O Congresso Nacional adiou para as 18h30 desta quarta-feira (12) a instalação da comissão mista que analisa a Medida Provisória que zera a taxa de 20% sobre compras internacionais de até US$ 50. Não houve acordo entre governo, Câmara e Senado sobre quem assume a presidência e a relatoria.

Segundo o líder do governo no Congresso, senador Randolfe Rodrigues (PT-AP), o adiamento ocorreu porque há interesses diferentes em disputa sobre a MP. Um dos impasses é que o próprio governo, até perto do horário previsto para a instalação, ainda não tinha indicado seus parlamentares para compor o colegiado.

Também não houve acordo entre o presidente da Câmara, Hugo Motta (Republicanos-PB), e o do Senado, Davi Alcolumbre (União-AP), sobre quem fica com cada cargo.

Por que ninguém quer ser o relator?

Governistas defendem o deputado Reginaldo Lopes (PT-MG) para a presidência da comissão. Chegou a circular que o senador Eduardo Braga (MDB-AM) seria o relator.

Braga já avisou a aliados que nem sequer foi consultado. Disse ainda que, mesmo se fosse, não teria interesse em assumir a tarefa.

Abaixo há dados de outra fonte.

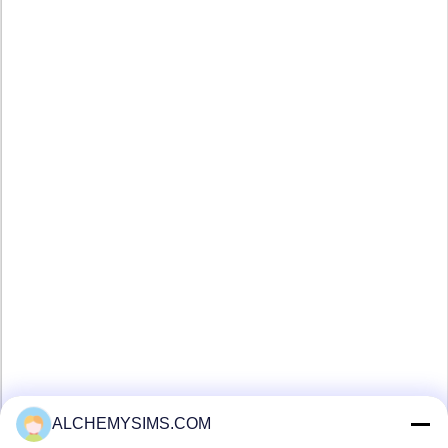
ALCHEMYSIMS.COM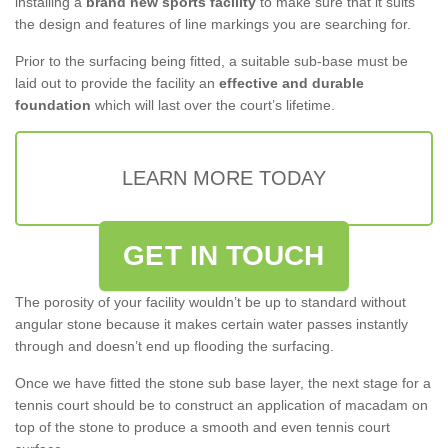
installing a
brand new sports facility
to make sure that it suits
the design and features of line markings you are searching for.
Prior to the surfacing being fitted, a suitable sub-base must be
laid out to provide the facility an
effective and durable
foundation
which will last over the court’s lifetime.
LEARN MORE TODAY
GET IN TOUCH
The porosity of your facility wouldn’t be up to standard without
angular stone because it makes certain water passes instantly
through and doesn’t end up flooding the surfacing.
Once we have fitted the stone sub base layer, the next stage for a
tennis court should be to construct an application of macadam on
top of the stone to produce a smooth and even tennis court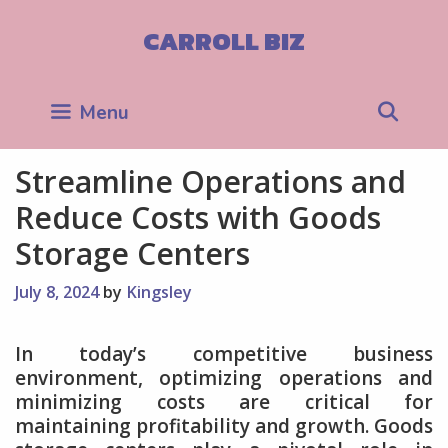
Skip
to
CARROLL BIZ
content
Sea
Menu
Streamline Operations and
Reduce Costs with Goods
Storage Centers
July 8, 2024
by
Kingsley
In today’s competitive business
environment, optimizing operations and
minimizing costs are critical for
maintaining profitability and growth. Goods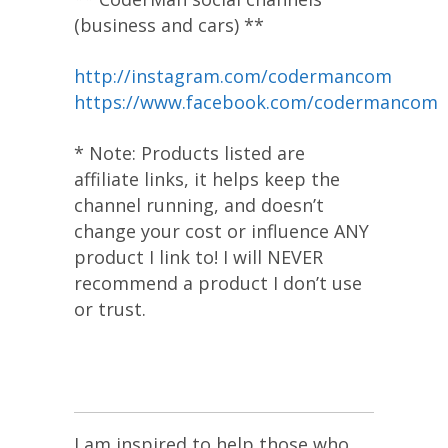
(business and cars) **
http://instagram.com/codermancom
https://www.facebook.com/codermancom
* Note: Products listed are
affiliate links, it helps keep the
channel running, and doesn’t
change your cost or influence ANY
product I link to! I will NEVER
recommend a product I don’t use
or trust.
I am inspired to help those who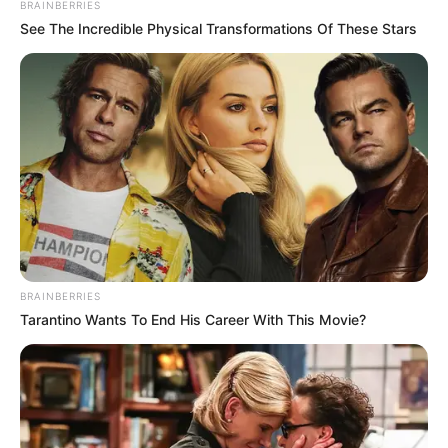
BRAINBERRIES
See The Incredible Physical Transformations Of These Stars
BRAINBERRIES
Tarantino Wants To End His Career With This Movie?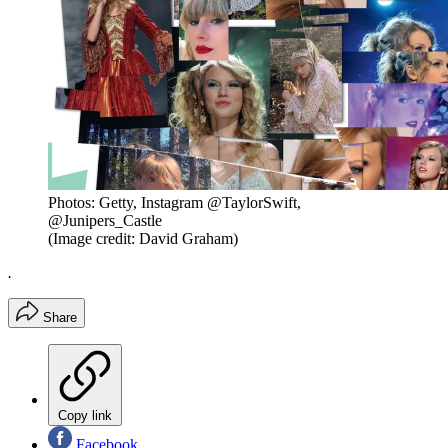
Photos: Getty, Instagram @TaylorSwift,
@Junipers_Castle
(Image credit: David Graham)
.
Share
Copy link
Facebook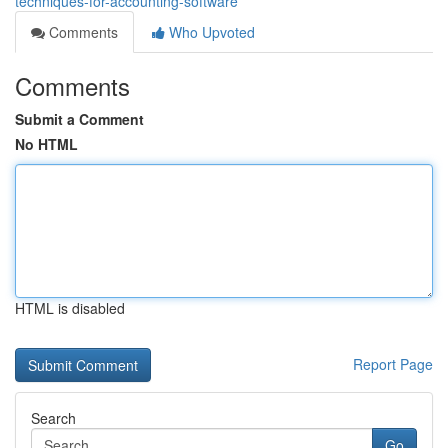
techniques-for-accounting-software
Comments
Who Upvoted
Comments
Submit a Comment
No HTML
HTML is disabled
Report Page
Search
Go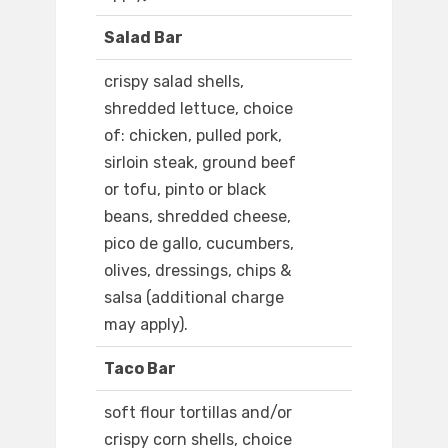
Salad Bar
crispy salad shells,
shredded lettuce, choice
of: chicken, pulled pork,
sirloin steak, ground beef
or tofu, pinto or black
beans, shredded cheese,
pico de gallo, cucumbers,
olives, dressings, chips &
salsa (additional charge
may apply).
Taco Bar
soft flour tortillas and/or
crispy corn shells, choice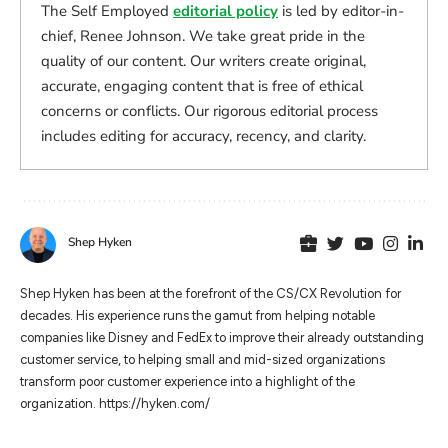
The Self Employed
editorial policy
is led by editor-in-
chief, Renee Johnson. We take great pride in the
quality of our content. Our writers create original,
accurate, engaging content that is free of ethical
concerns or conflicts. Our rigorous editorial process
includes editing for accuracy, recency, and clarity.
Shep Hyken
Shep Hyken has been at the forefront of the CS/CX Revolution for
decades. His experience runs the gamut from helping notable
companies like Disney and FedEx to improve their already outstanding
customer service, to helping small and mid-sized organizations
transform poor customer experience into a highlight of the
organization. https://hyken.com/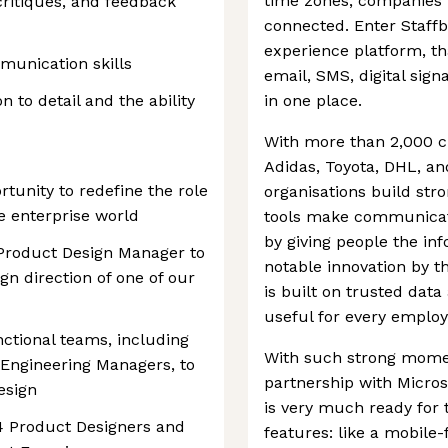
time zones, companies 
ritiques, and feedback
connected. Enter Staffb
experience platform, th
munication skills
email, SMS, digital sign
n to detail and the ability
in one place.
With more than 2,000 c
Adidas, Toyota, DHL, an
rtunity to redefine the role
organisations build str
e enterprise world
tools make communicati
by giving people the in
 Product Design Manager to
notable innovation by 
gn direction of one of our
is built on trusted dat
useful for every employ
nctional teams, including
With such strong momen
Engineering Managers, to
partnership with Micros
esign
is very much ready for t
–4 Product Designers and
features: like a mobile-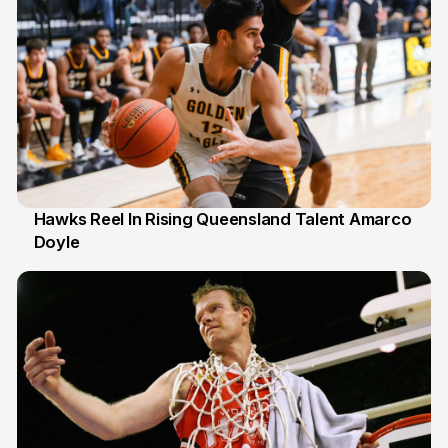
Hawks Reel In Rising Queensland Talent Amarco
Doyle
2 Jul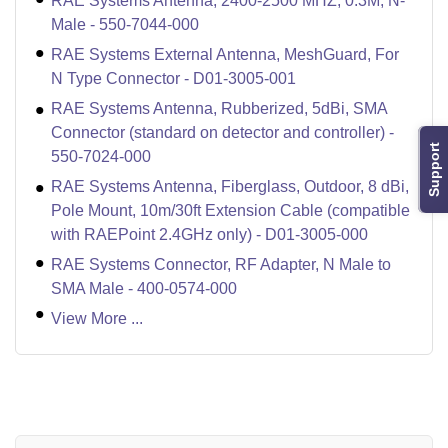
RAE Systems Antenna, 2400-2500 MHZ, 0.3M, N-
Male - 550-7044-000
RAE Systems External Antenna, MeshGuard, For
N Type Connector - D01-3005-001
RAE Systems Antenna, Rubberized, 5dBi, SMA
Connector (standard on detector and controller) -
Support
550-7024-000
RAE Systems Antenna, Fiberglass, Outdoor, 8 dBi,
Pole Mount, 10m/30ft Extension Cable (compatible
with RAEPoint 2.4GHz only) - D01-3005-000
RAE Systems Connector, RF Adapter, N Male to
SMA Male - 400-0574-000
View More ...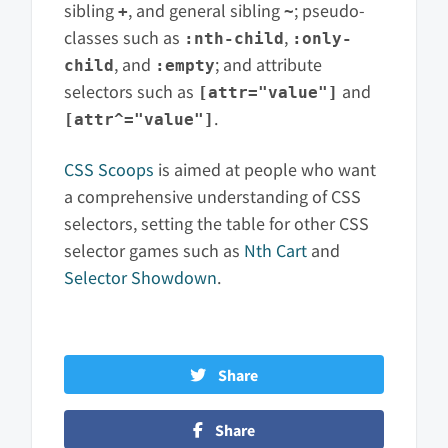
sibling
, and general sibling
; pseudo-
+
~
classes such as
,
:nth-child
:only-
, and
; and attribute
child
:empty
selectors such as
and
[attr="value"]
.
[attr^="value"]
CSS Scoops
is aimed at people who want
a comprehensive understanding of CSS
selectors, setting the table for other CSS
selector games such as
Nth Cart
and
Selector Showdown
.
Share
Share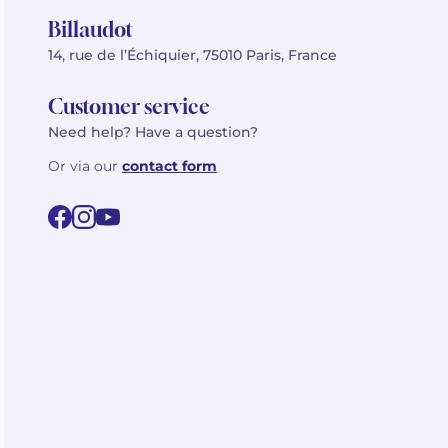
Billaudot
14, rue de l’Échiquier, 75010 Paris, France
Customer service
Need help? Have a question?
Or via our
contact form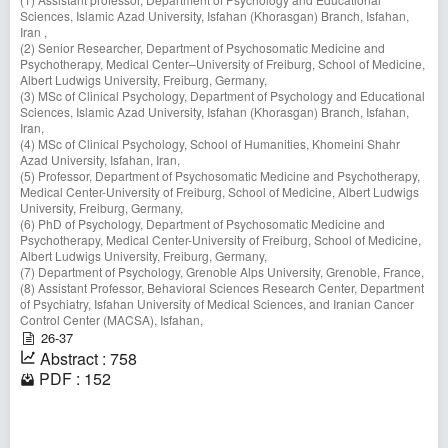
Sciences, Islamic Azad University, Isfahan (Khorasgan) Branch, Isfahan,
Iran ,
(2) Senior Researcher, Department of Psychosomatic Medicine and
Psychotherapy, Medical Center–University of Freiburg, School of Medicine,
Albert Ludwigs University, Freiburg, Germany,
(3) MSc of Clinical Psychology, Department of Psychology and Educational
Sciences, Islamic Azad University, Isfahan (Khorasgan) Branch, Isfahan,
Iran,
(4) MSc of Clinical Psychology, School of Humanities, Khomeini Shahr
Azad University, Isfahan, Iran,
(5) Professor, Department of Psychosomatic Medicine and Psychotherapy,
Medical Center-University of Freiburg, School of Medicine, Albert Ludwigs
University, Freiburg, Germany,
(6) PhD of Psychology, Department of Psychosomatic Medicine and
Psychotherapy, Medical Center-University of Freiburg, School of Medicine,
Albert Ludwigs University, Freiburg, Germany,
(7) Department of Psychology, Grenoble Alps University, Grenoble, France,
(8) Assistant Professor, Behavioral Sciences Research Center, Department
of Psychiatry, Isfahan University of Medical Sciences, and Iranian Cancer
Control Center (MACSA), Isfahan,
26-37
Abstract : 758
PDF : 152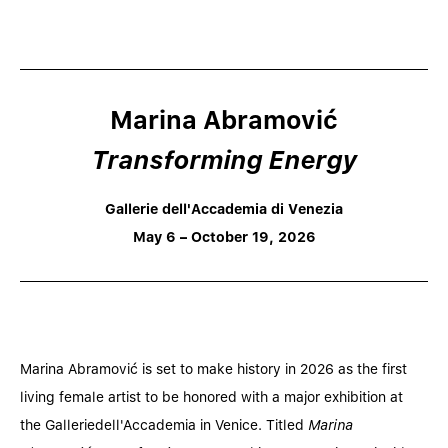
Marina Abramović
Transforming Energy
Gallerie dell'Accademia di Venezia
May 6 – October 19, 2026
Marina Abramović is set to make history in 2026 as the first
living female artist to be honored with a major exhibition at
the Galleriedell'Accademia in Venice. Titled
Marina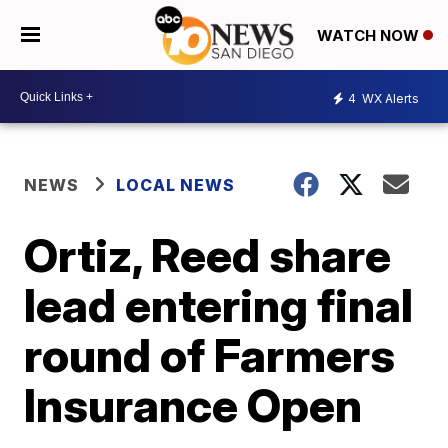
WATCH NOW
4
WX Alerts
NEWS
LOCAL NEWS
Ortiz, Reed share
lead entering final
round of Farmers
Insurance Open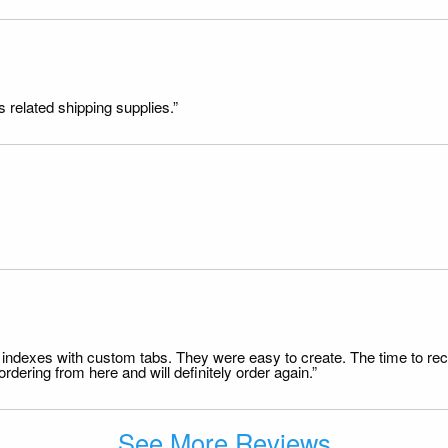
s related shipping supplies.”
file indexes with custom tabs. They were easy to create. The time to 
dering from here and will definitely order again.”
See More Reviews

O motivo é regional. O tema esbarra em regras que afetam a Zona Franca de Manaus, que tem tributação própria para produtos importados. É esse conflito, pouco explorado até aqui, que ajuda a explicar por que um nome cotado recusa a relatoria de uma MP prioritária do próprio governo.

A oposição questiona a taxação que a MP pretende zerar desde que ela foi criada, em 2024, e já chamou a cobrança de ataque ao poder de compra do brasileiro.

No Palácio do Planalto a avaliação é outra. O fim da isenção para compras de até US$ 50, aprovado naquele ano, foi uma das medidas que mais custou popularidade ao governo Lula.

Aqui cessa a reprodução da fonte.